Cette démarche s’applique d’abord au monde extérieur. L’homme des lumières et le « philosophe » sont avant tout des savants, ou, s’ils ne le peuvent, ils vénèrent la science et la vulgarisent. Mais qu’est-ce que la science ? Le réel est clair et discontinu. Clair, c’est-à-dire parfaitement intelligible. Discontinu, c’est-à-dire limité à des êtres différents et isolés, dont les seules relations seront mécaniques. Tout serait-il donc compréhensible ? Non pas. Si Dieu existe, il est infini, et la nature est à l’image du créateur. Donc, l’induction n’aura jamais de fin. Chaque rapport pressenti ou supposé entre des faits, des événements ou des êtres ne sera qu’une hypothèse partielle, incertaine, sujette à révision ou à discussion. L’induction implique le progrès et le scepticisme. Le progrès, puisqu’il y a toujours à connaître, et que chaque observation a sa valeur. Le scepticisme, puisqu’on n’arrive jamais au bout.
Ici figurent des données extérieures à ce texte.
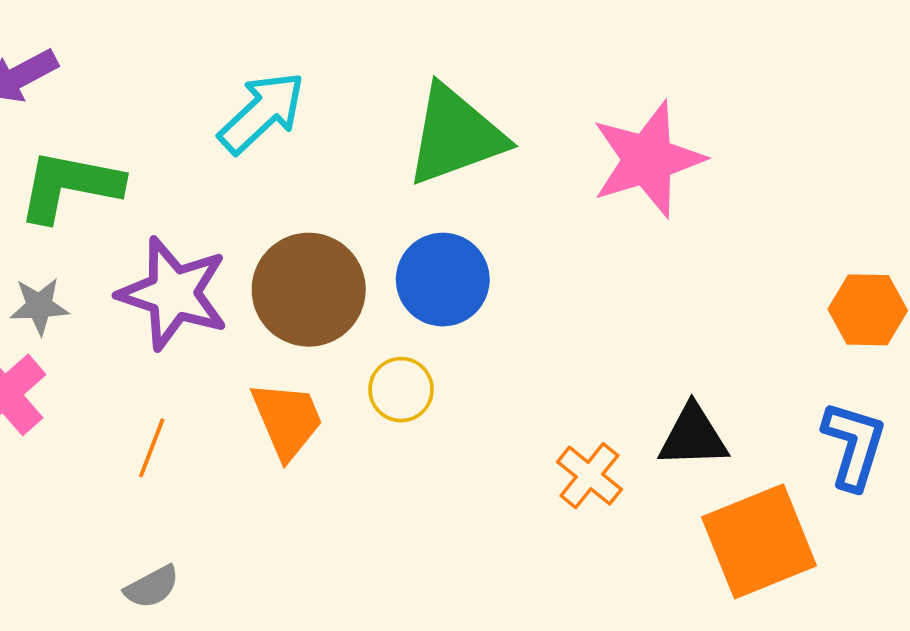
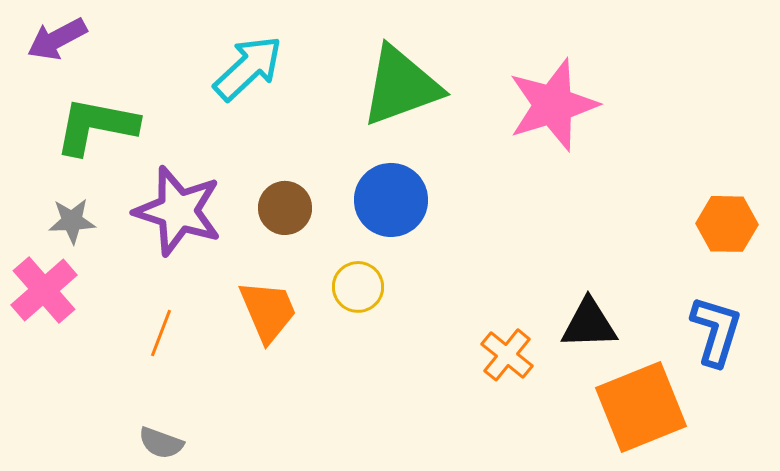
brown circle: (309, 290) -> (285, 208), size x0.6
gray semicircle: (152, 587) -> (161, 443), turned 48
La vie morale sera soumise aux mêmes principes. Le culte et la pratique de la physique ont appris au philosophe à reconsidérer toutes les relations et toutes les déductions qu’on lui suggère ou qu’il se propose ; il commencera donc par douter de toutes les synthèses éthiques, surtout si elles trahissent un point de vue métaphysique. Dès qu’elles sont trop audacieuses, dès qu’elles fuient le particulier, d’où elles sont nées, pour instaurer une trompeuse universalité, il faut les « décaper » ou les rejeter. En revanche, comme les faits dans la nature, les plaisirs dans l’univers humain ont leur évidence ; ils assurent le bonheur. L’épicurisme va donc s’imposer, mais modernisé, bien éloigné de l’ascétisme antique, ouvert au luxe et à tous les raffinements que les progrès de la science et des techniques peuvent engendrer.

Les abeilles de Bernard de Mandeville (1670-1733) nous l’apprennent évidemment : l’individu, qui est la seule réalité sociale, et le plaisir personnel, qui est la seule réalité morale, forment la plus tranquille et la plus prospère des républiques. Malheureusement, ce libéralisme harmonieux est prématuré. Il faut tenir compte de toutes les réalités différentes et complexes. On peut avec Montesquieu* fonder une science politique qui vise à la même rigueur que la physique : le climat, l’étendue du sol ont leurs exigences ; ils peuvent imposer la démocratie ou le despotisme — mais qu’au moins ces régimes, justifiés scientifiquement, soient purs, dépouillés de toutes les tares que le temps et l’ignorance ont introduites. D’autres imagineront des solutions différentes. Puisque le vulgaire échappe aux lumières, qu’il s’ignore lui-même et se laisse presque toujours aveugler par d’incertaines croyances ou de cruelles superstitions, il faut lui imposer un « despotisme de l’intelligence ». Ce peut être celui d’un prince, comme la Prusse et la Russie le montreront. Ce peut être, comme l’indiquent souvent les innombrables utopies du temps, le joug de lois raisonnables et rigoureuses. Mais ces dictatures ne seront qu’une école de liberté, puisque les hommes, affranchis des préjugés, aiment la vertu, et que les citoyens clairvoyants chérissent l’ordre qui assure la prospérité et le plaisir.